Effectiveness of Recovery High Schools as Continuing Care
Previous research has provided extensive descriptions of recovery schools (Moberg & Finch, 2008; Moberg, Finch, & Krupp, 2014). However, prior to this study, there had been no direct evaluation of whether recovery high school students experience superior recovery outcomes compared to students who are recovering while attending a regular high school. The goal of this first effectiveness study was to rigorously address this question as we focused on the group of well-developed recovery high schools in three states: (1) Minnesota (the state in the United States with the highest concentration of such programs at the time of the project proposal), (2) Wisconsin, and (3) Texas.

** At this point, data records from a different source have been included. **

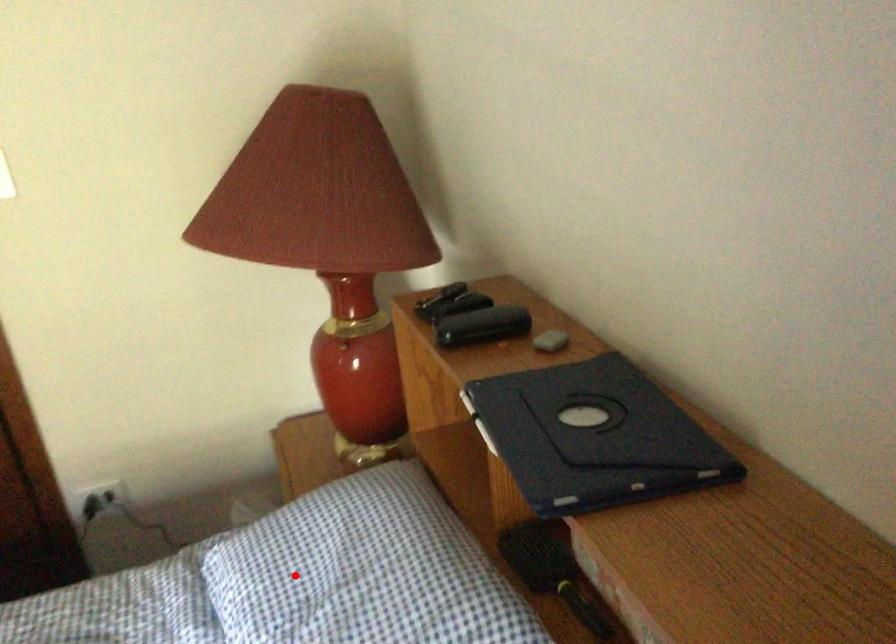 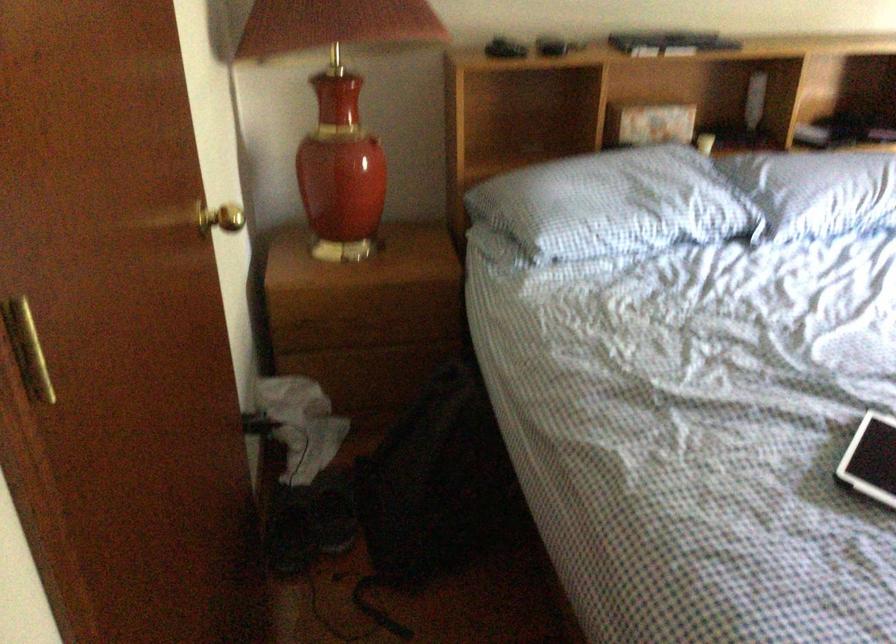 Question: I am providing you with two images of the same scene from different viewpoints. Image1 has a red point marked. In image2, the corresponding 3D location appears at what relative position? Reply with the corresponding letter.

Choices:
 (A) Closer
 (B) Farther

Answer: (B) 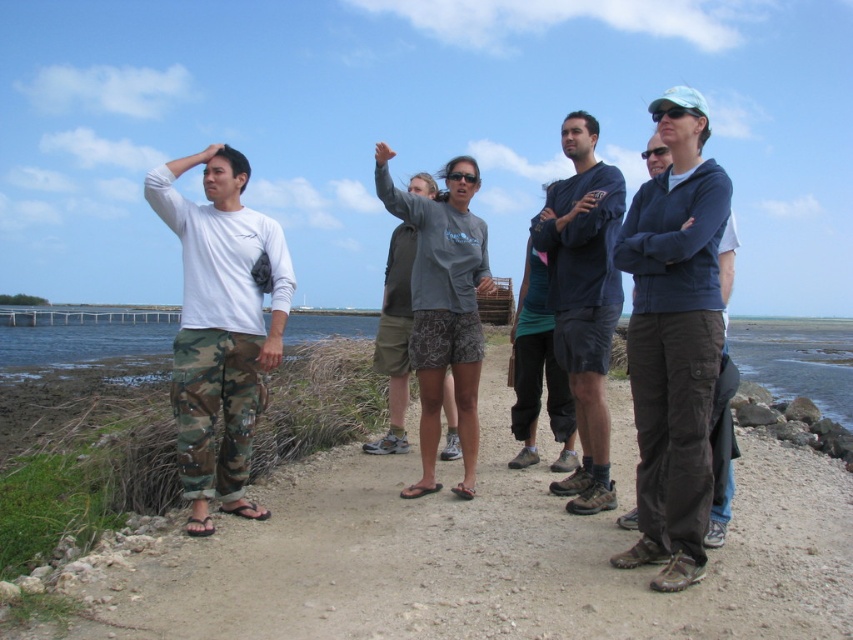 Does brown dirt path at center have a lesser width compared to gray fabric shirt at center?

Incorrect, brown dirt path at center's width is not less than gray fabric shirt at center's.

Can you confirm if brown dirt path at center is positioned above gray fabric shirt at center?

Incorrect, brown dirt path at center is not positioned above gray fabric shirt at center.

Locate an element on the screen. The height and width of the screenshot is (640, 853). brown dirt path at center is located at coordinates (477, 557).

Between dark blue fabric shirt at center and gray fabric shirt at center, which one is positioned higher?

Positioned higher is gray fabric shirt at center.

I want to click on dark blue fabric shirt at center, so click(x=583, y=300).

I want to click on dark blue fabric shirt at center, so click(583, 300).

Is gray fabric shirt at center to the left of dark brown cargo pants at center from the viewer's perspective?

Indeed, gray fabric shirt at center is positioned on the left side of dark brown cargo pants at center.

Does gray fabric shirt at center have a larger size compared to dark brown cargo pants at center?

Correct, gray fabric shirt at center is larger in size than dark brown cargo pants at center.

Is point (412, 490) positioned in front of point (653, 164)?

No, (412, 490) is behind (653, 164).

Locate an element on the screen. The width and height of the screenshot is (853, 640). gray fabric shirt at center is located at coordinates (444, 307). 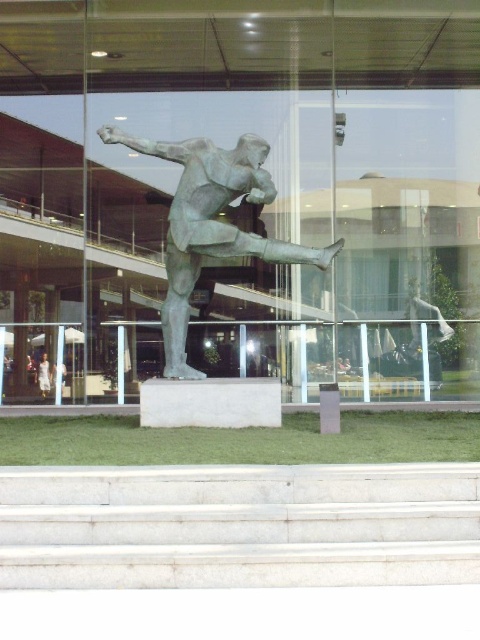 Question: Can you confirm if white marble stairs at center is positioned to the right of green patina statue at center?

Choices:
 (A) yes
 (B) no

Answer: (A)

Question: Among these objects, which one is nearest to the camera?

Choices:
 (A) green patina statue at center
 (B) white marble stairs at center

Answer: (B)

Question: Does white marble stairs at center appear on the right side of green patina statue at center?

Choices:
 (A) yes
 (B) no

Answer: (A)

Question: Which point is closer to the camera?

Choices:
 (A) white marble stairs at center
 (B) green patina statue at center

Answer: (A)

Question: Is white marble stairs at center in front of green patina statue at center?

Choices:
 (A) yes
 (B) no

Answer: (A)

Question: Among these points, which one is farthest from the camera?

Choices:
 (A) (141, 152)
 (B) (383, 468)

Answer: (A) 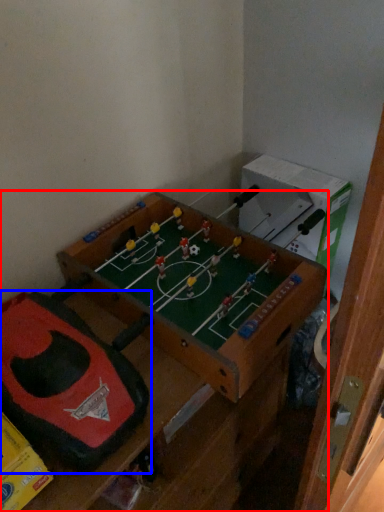 Question: Which of the following is the farthest to the observer, furniture (highlighted by a red box) or toy (highlighted by a blue box)?

Choices:
 (A) furniture
 (B) toy

Answer: (B) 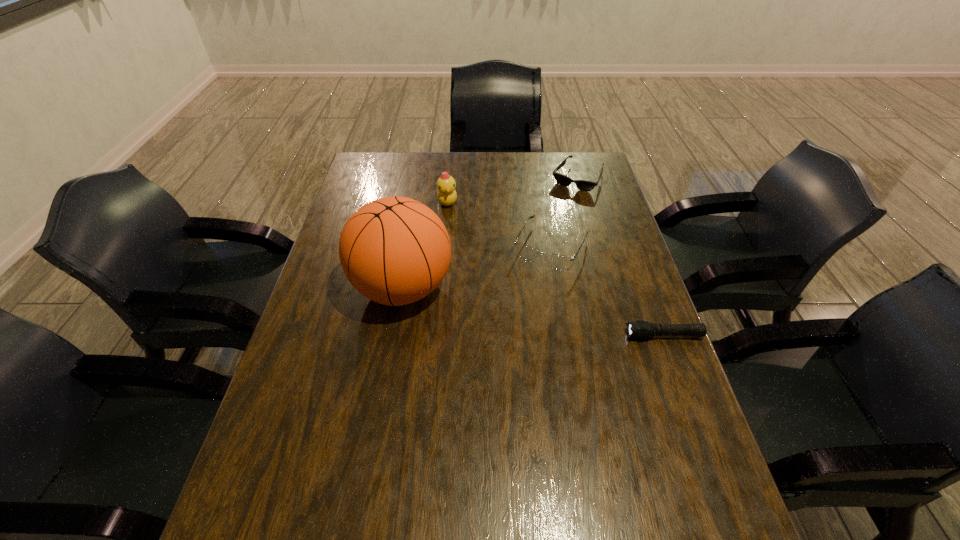 Identify the location of free spot on the desktop that is between the basketball and the flashlight and is positioned on the front-facing side of the spectacles. The height and width of the screenshot is (540, 960). (517, 308).

Find the location of a particular element. The image size is (960, 540). free space on the desktop that is between the basketball and the flashlight and is positioned on the front-facing side of the fourth shortest object is located at coordinates (563, 317).

The height and width of the screenshot is (540, 960). In order to click on free spot on the desktop that is between the tallest object and the nearest object and is positioned on the front-facing side of the sunglasses in this screenshot , I will do click(498, 305). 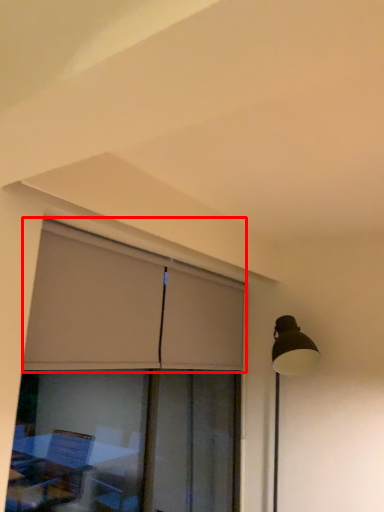 Question: Observing the image, what is the correct spatial positioning of curtain (annotated by the red box) in reference to window?

Choices:
 (A) left
 (B) right

Answer: (B)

The two primary specific aims of this research were:
- To assess behavioral outcomes for recovery high school students (alcohol and other drug use, mental health symptoms, and delinquent behavior) compared to similar recovering students who attend traditional high schools. We hypothesized that students attending recovery schools will show significantly better behavioral outcomes than students attending traditional schools.
- To assess academic outcomes for recovery school students (GPA, standardized test scores, attendance, drop-out rates) compared to similar recovering students who attend traditional high schools. We hypothesized that students attending recovery schools will show significantly better academic outcomes than students attending traditional schools.
To answer these questions, students and their parents completed questionnaires and interviews four times over the course of one year. This produced a rich outcomes dataset for a large number of students with treated substance use disorders who experience different high school environments after treatment.
Students in this study were recruited from substance abuse treatment facilities and recovery high schools in Minnesota, Wisconsin, and Texas and were followed for twelve months. Students leaving treatment enrolled in recovery high schools or non-recovery high schools (such as traditional/alternative schools), which allowed for a comparison of outcomes for students in recovery schools versus other schooling options. In addition to collecting information from students, we also administered interviews and questionnaires to one parent or guardian for each adolescent. Furthermore, we compared data from a secondary comparison group from a large national sample (about 18,000) of adolescents.